More recently, brands and media companies have explored employing a new set of attention metrics as a perhaps better way to gauge the impact of both media environments and individual creatives. This effort is still finding its footing.
So where does mindset targeting fit in? Will marketers view AI targeting as yet another option on the menu? Could it prove so lucrative that it replaces the current suite of options? In this surprising conservative industry, it’s often smart to bet on the former.
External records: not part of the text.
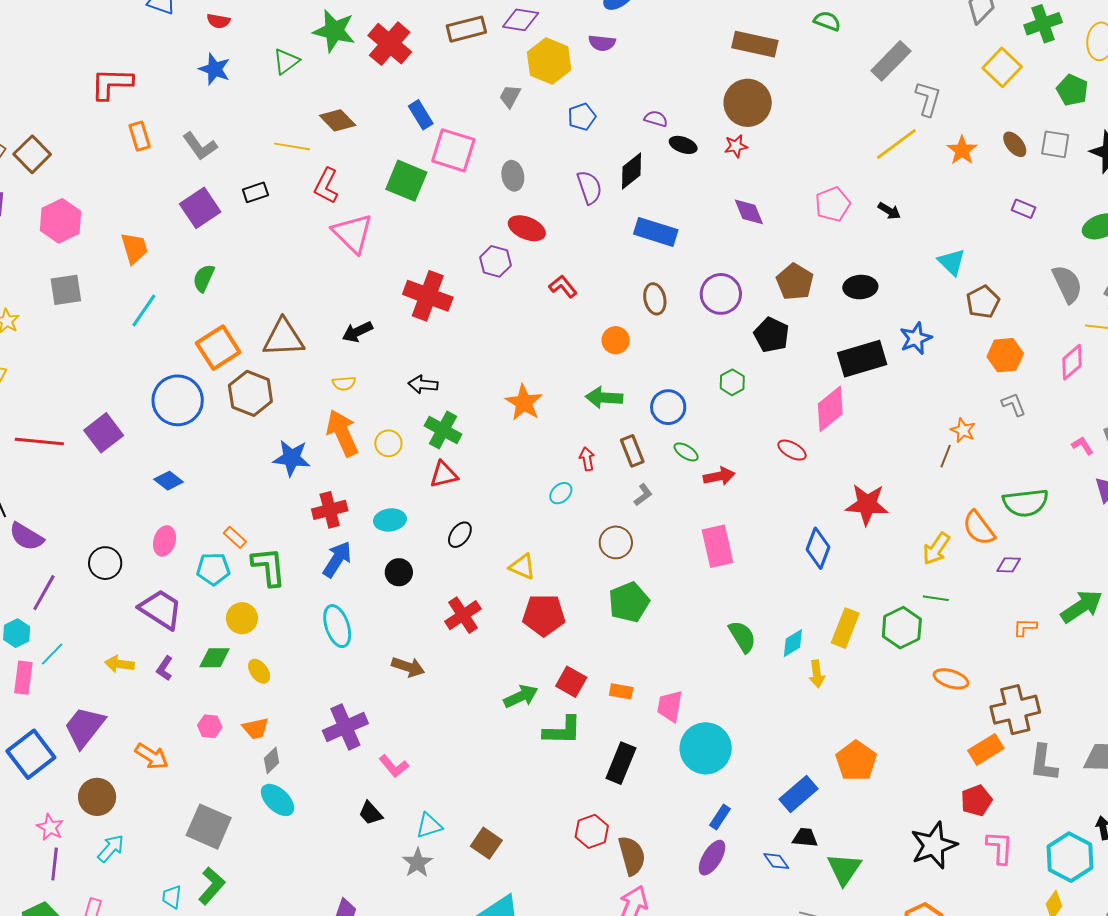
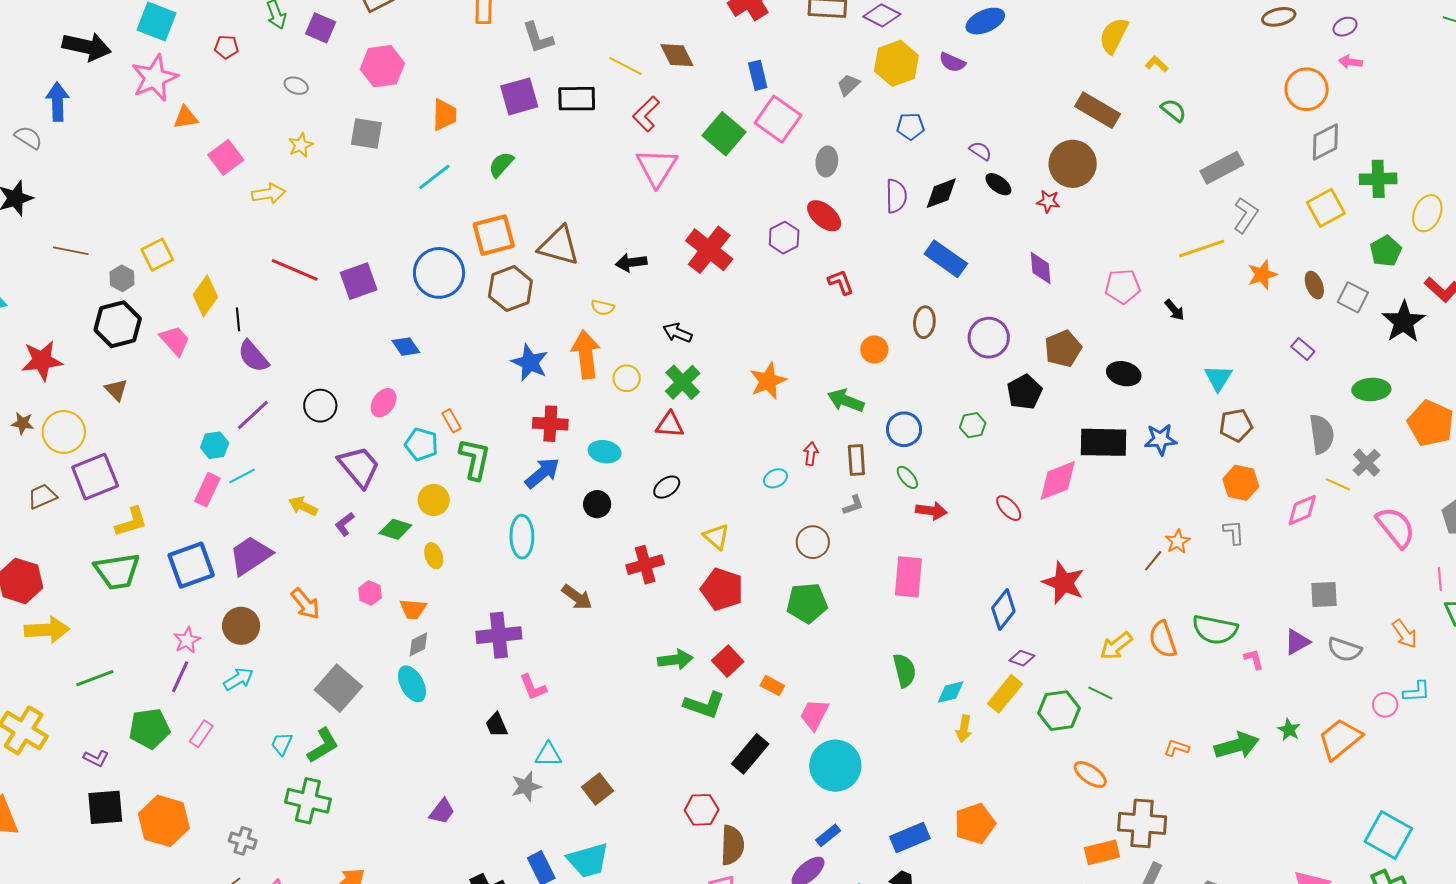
black rectangle: (255, 192) -> (577, 99), size x1.5
pink L-shape: (1083, 446) -> (1254, 659), moved
purple diamond: (1009, 565) -> (1022, 658), moved

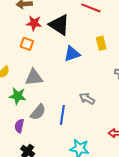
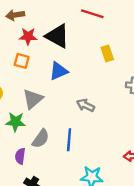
blue triangle: (72, 54) -> (59, 71), moved
gray triangle: (34, 77) -> (33, 99), turned -30
gray arrow: (87, 99) -> (85, 105), moved

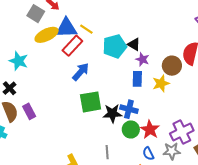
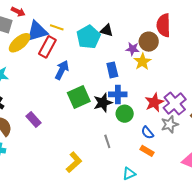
purple star: (142, 59) -> (133, 49), moved
blue rectangle: (137, 79) -> (112, 70), moved
purple rectangle: (29, 111) -> (34, 120), moved
red star: (150, 130) -> (154, 102), moved, turned 30

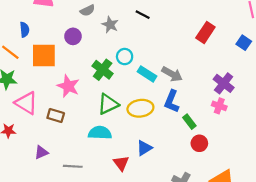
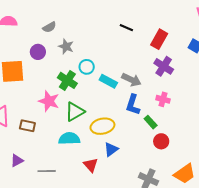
black line: (143, 15) -> (126, 28), moved
gray star: (110, 25) -> (66, 46), moved
purple cross: (224, 83) -> (164, 66), moved
pink star: (68, 86) -> (49, 101), moved
pink cross: (219, 106) -> (163, 99), moved
yellow ellipse: (140, 108) -> (102, 126), moved

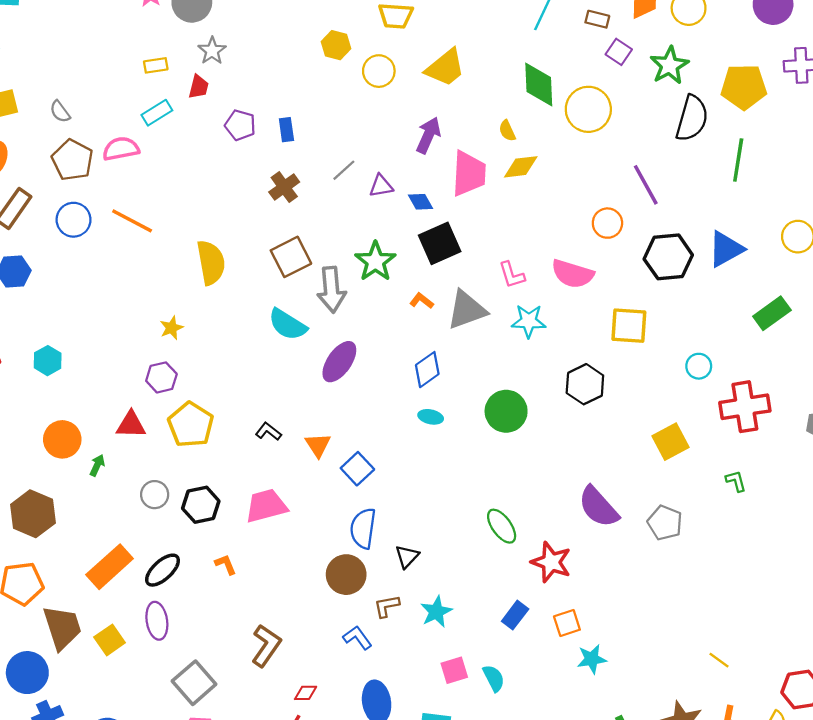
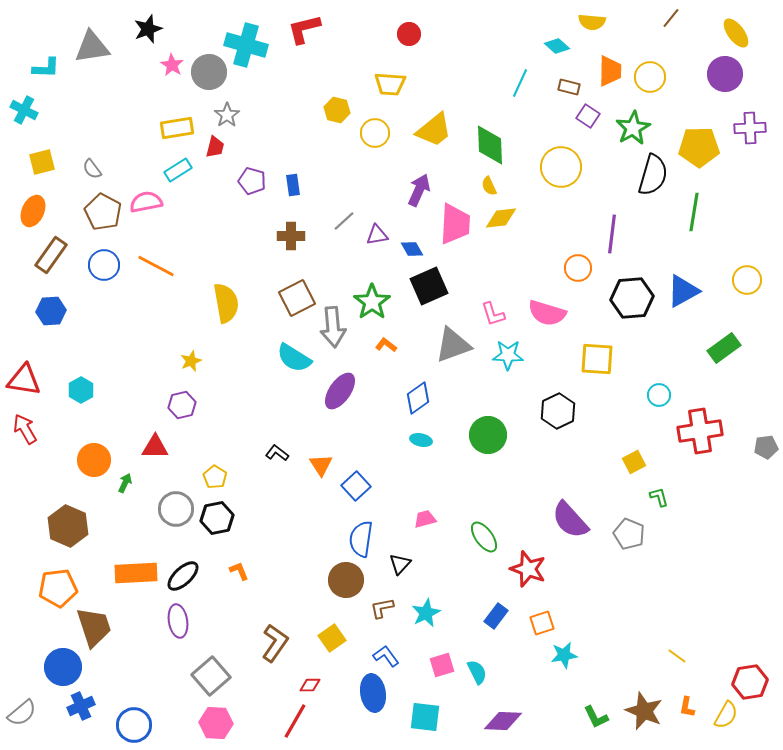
yellow rectangle: (156, 65) -> (177, 128), size x1.5
green diamond: (539, 85) -> (490, 145), moved
purple line: (646, 185) -> (612, 234), turned 36
brown cross: (284, 187) -> (291, 236), turned 36
orange L-shape: (422, 301) -> (386, 345), moved
yellow pentagon: (191, 425) -> (215, 477), moved, size x0.6
yellow square: (671, 442) -> (634, 462), size x0.7
green L-shape: (736, 481) -> (659, 497), moved
gray circle: (155, 495) -> (176, 509), size x1.4
pink trapezoid: (266, 506) -> (425, 519), moved, size x0.6
orange rectangle: (110, 567) -> (136, 573), turned 39
blue L-shape: (357, 638) -> (386, 656), moved
yellow square: (110, 640) -> (332, 638), moved

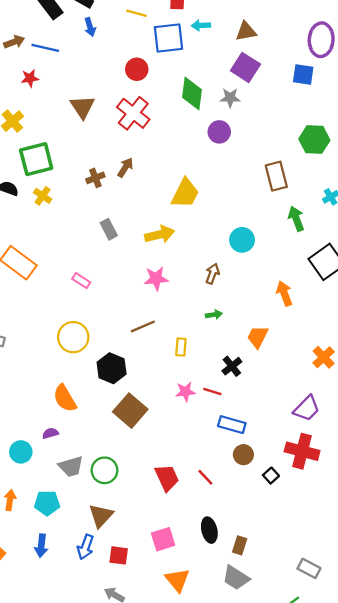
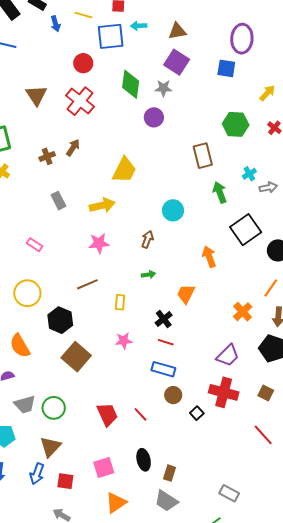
blue arrow: (90, 27) -> (56, 24), moved
red line: (212, 391) -> (166, 342), moved
orange triangle: (177, 580) -> (116, 503), turned 35

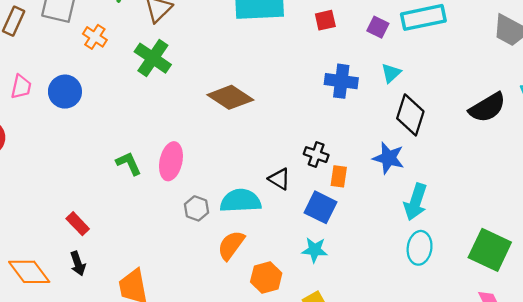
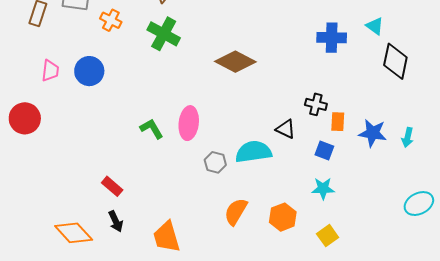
cyan triangle: (391, 73) -> (375, 26), turned -36
blue star: (389, 158) -> (373, 133), moved
cyan arrow: (416, 202) -> (408, 137), size x0.6
blue square: (321, 207) -> (324, 151), size x0.7
orange semicircle: (231, 245) -> (236, 212), moved
cyan ellipse: (420, 248) -> (419, 204), moved, turned 60

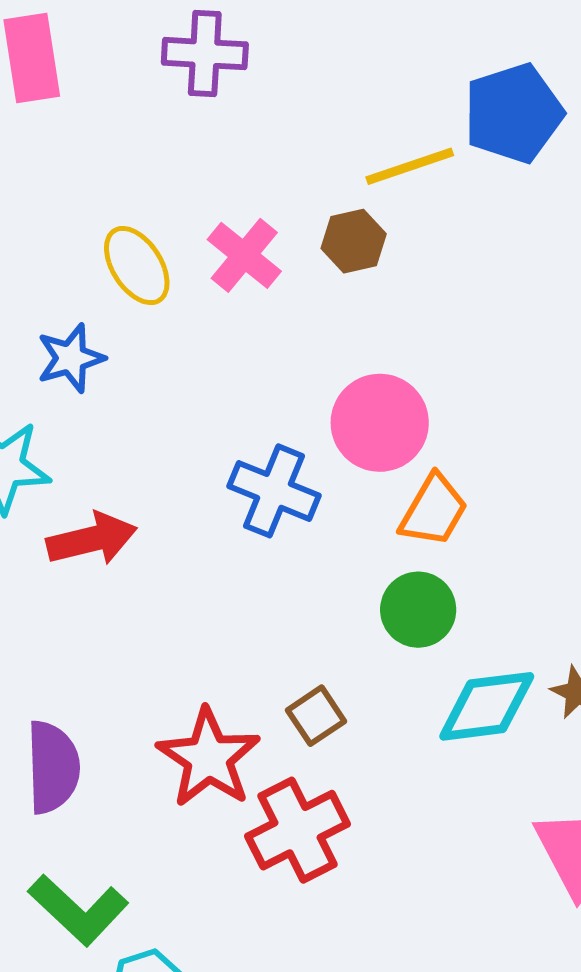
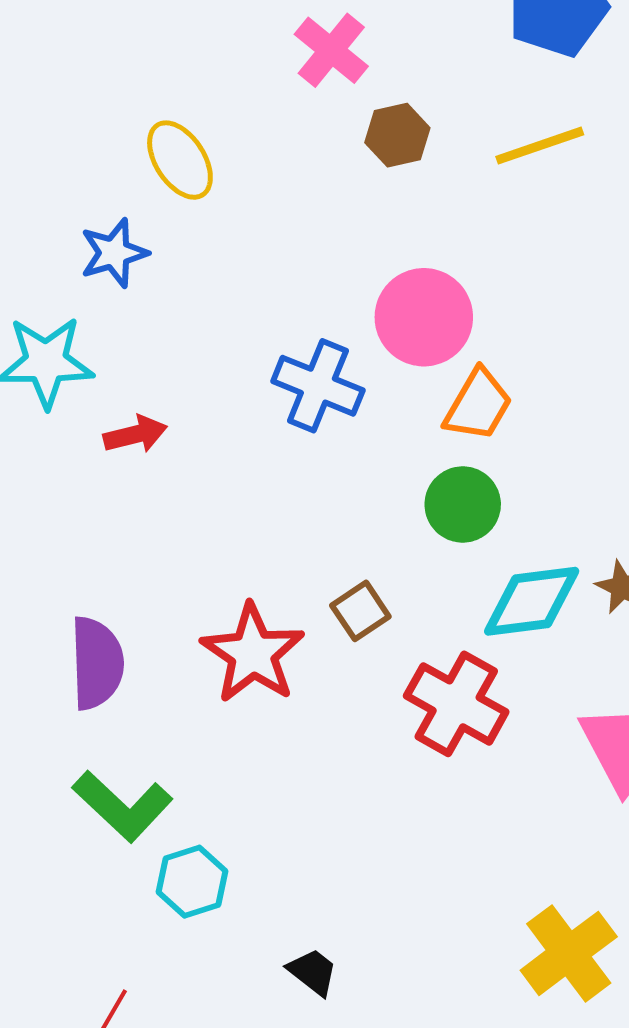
yellow line: (410, 166) -> (540, 146), moved
pink cross: (244, 255) -> (331, 50), moved
red arrow: (92, 539) -> (135, 434), size x0.7
red cross: (298, 830) -> (456, 704), moved, turned -34

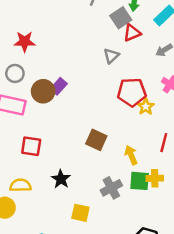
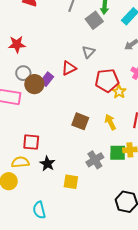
red triangle: (132, 33) -> (69, 68), moved
gray circle: (15, 73) -> (23, 73), moved
red square: (31, 146) -> (31, 142), moved
yellow arrow: (131, 155) -> (110, 122), moved
black star: (61, 179) -> (47, 164), moved

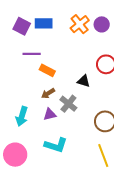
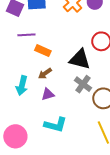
black triangle: (84, 81) -> (80, 59), size x1.6
gray cross: (68, 104) -> (83, 84), moved
cyan arrow: (22, 116) -> (22, 86), moved

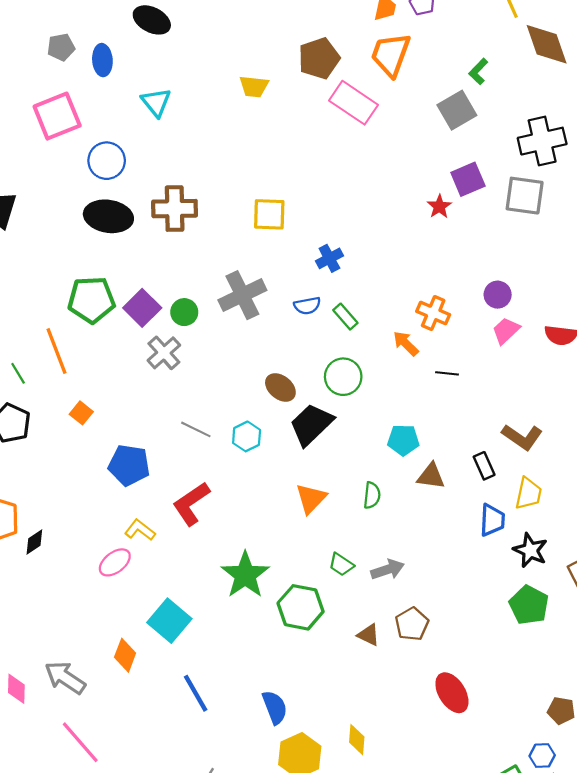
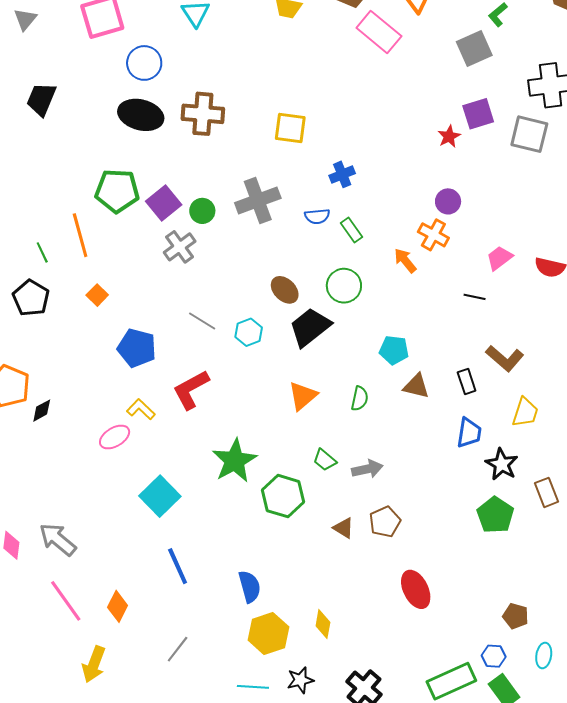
purple circle: (498, 295) -> (448, 201), moved
black line: (447, 373) -> (475, 297), moved
yellow trapezoid: (528, 494) -> (525, 412), moved
orange diamond: (125, 655) -> (118, 606), moved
This would seem to be the right time for forward-thinking brands to experiment widely. Surely, NBCU won’t be the only player to make an emotion-driven ad push. Mastering this kind of media buying will take a significant commitment from ads agencies, along with a willingness to operate without establishing benchmarks, historical precedents, or fully ironed out processes for the time being. To help, expect a number of startups to emerge as either potential AI intermediaries or complementary vendors. This area is ripe for new contenders to emerge and help lead the industry forward. We might even see an arms race among third-party partners looking to create scalable solutions across pubs. Ideally, if mindset advertising shows promise and results, emotional-based targeting could become another strong option for advertisers looking for new ways to break through the noise and creative influence. Either way, the effectiveness of the tech will largely depend on the ability of the AI to understand which audiences are the most impactable Ultimately, if marketers can combine that information with behavioural and attitudinal data, we may finally be able to deliver relevant advertising to the right consumer at the right time and place.
Saved by the Machines
And your favourite show just might get saved by the machines.